----- DATASET RECORDS -----

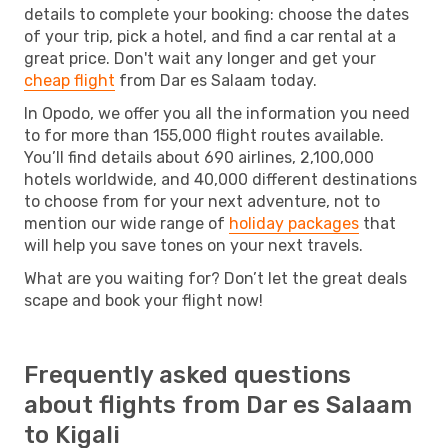
details to complete your booking: choose the dates
of your trip, pick a hotel, and find a car rental at a
great price. Don't wait any longer and get your
cheap flight
from Dar es Salaam today.
In Opodo, we offer you all the information you need
to for more than 155,000 flight routes available.
You’ll find details about 690 airlines, 2,100,000
hotels worldwide, and 40,000 different destinations
to choose from for your next adventure, not to
mention our wide range of
holiday packages
that
will help you save tones on your next travels.
What are you waiting for? Don’t let the great deals
scape and book your flight now!
Frequently asked questions
about flights from Dar es Salaam
to Kigali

-----

Look in the material above for the line with "of your trip, pick" and the line with "to for more", and transcribe exactly those lines and all lines between them, nothing more.

of your trip, pick a hotel, and find a car rental at a
great price. Don't wait any longer and get your
cheap flight
from Dar es Salaam today.
In Opodo, we offer you all the information you need
to for more than 155,000 flight routes available.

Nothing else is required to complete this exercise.